## Requirement:
In the entries below, filter for the word "Locate" and copy every matching line.

## Task material:
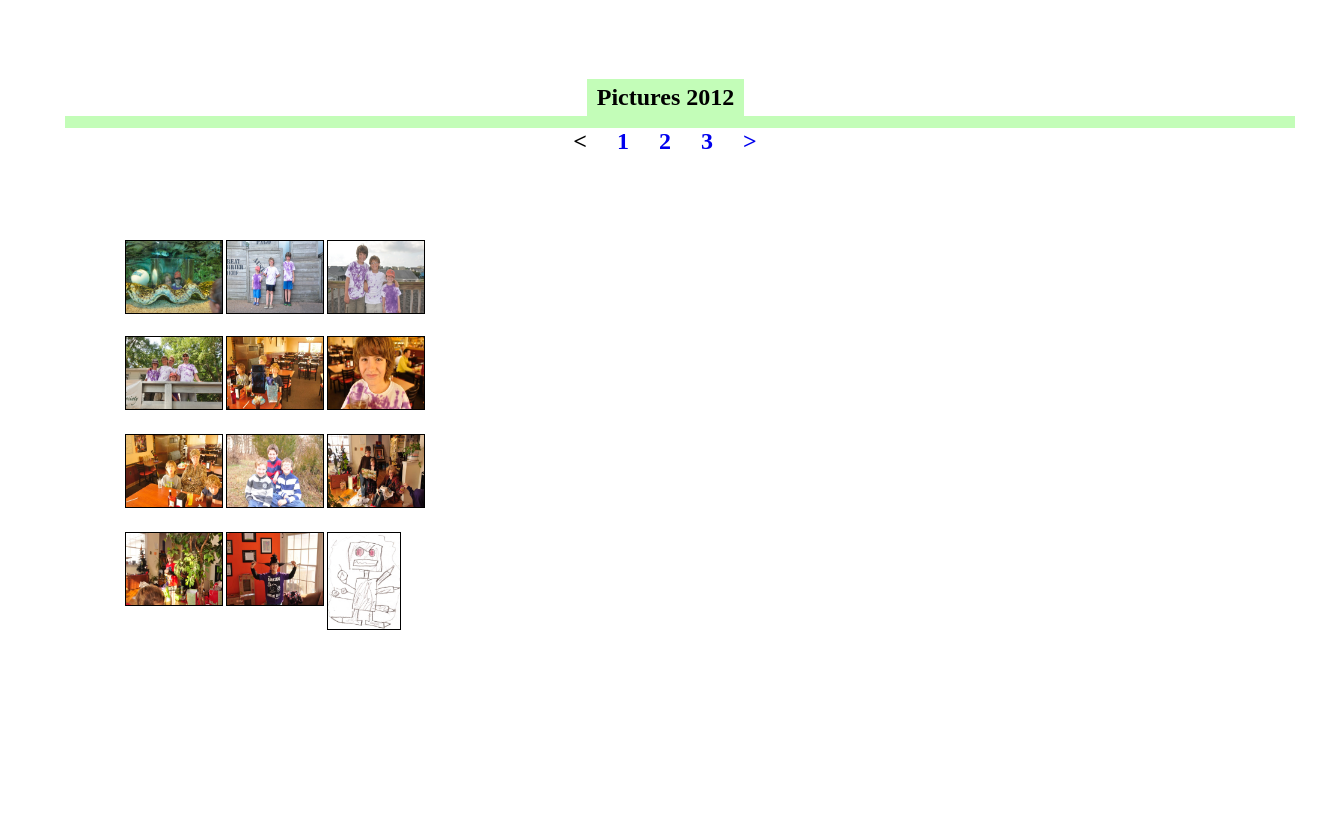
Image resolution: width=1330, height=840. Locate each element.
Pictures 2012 (666, 97)
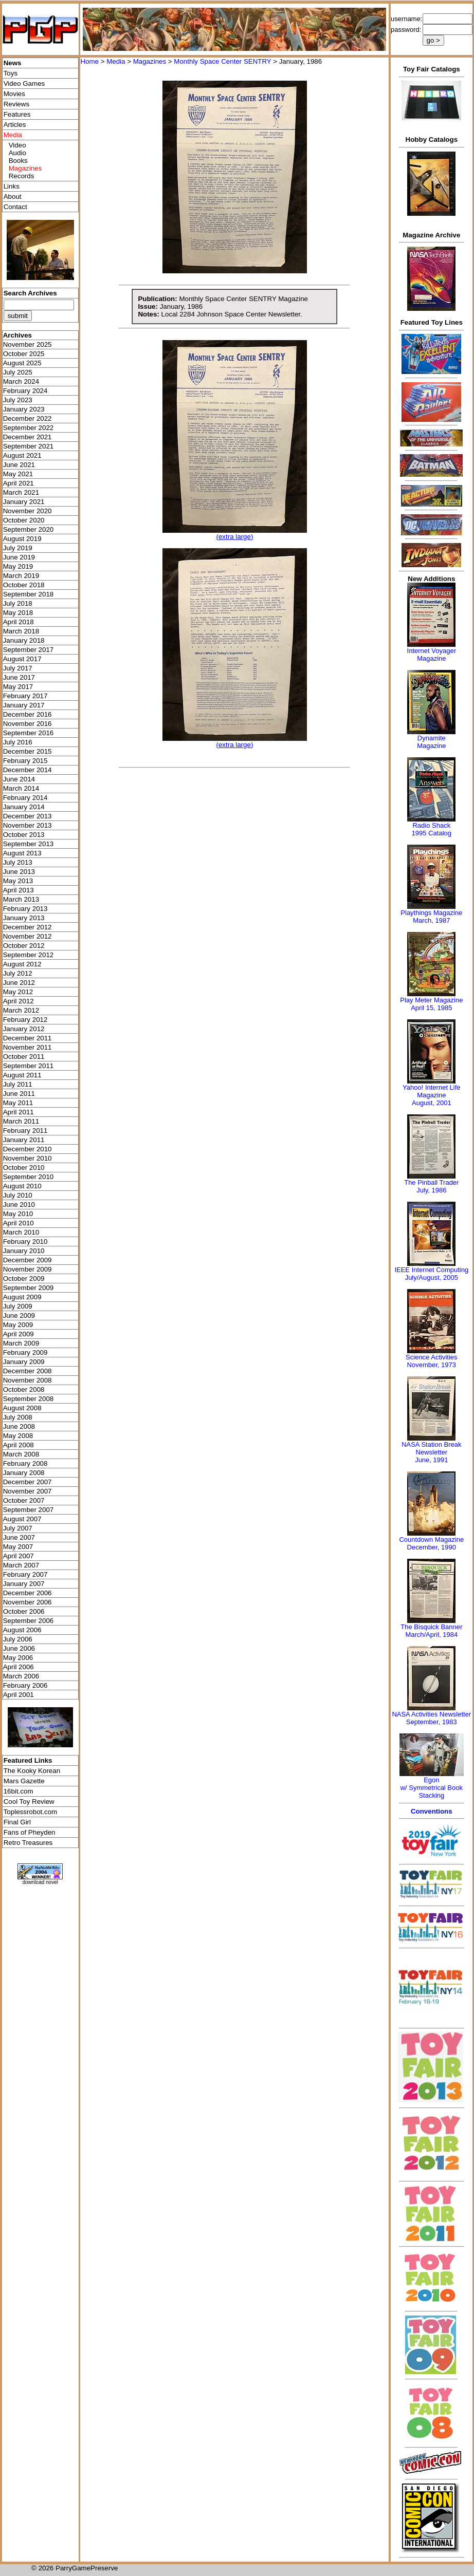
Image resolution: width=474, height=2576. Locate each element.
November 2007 (27, 1491)
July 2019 (17, 548)
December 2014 (27, 770)
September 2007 (28, 1510)
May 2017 (18, 686)
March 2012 (21, 1010)
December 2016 (27, 714)
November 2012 (27, 936)
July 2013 (17, 862)
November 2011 (27, 1047)
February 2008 (25, 1463)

## Solution to this task:
Image resolution: width=1330, height=840. Locate each element.
Image resolution: width=474, height=2576. Locate each element.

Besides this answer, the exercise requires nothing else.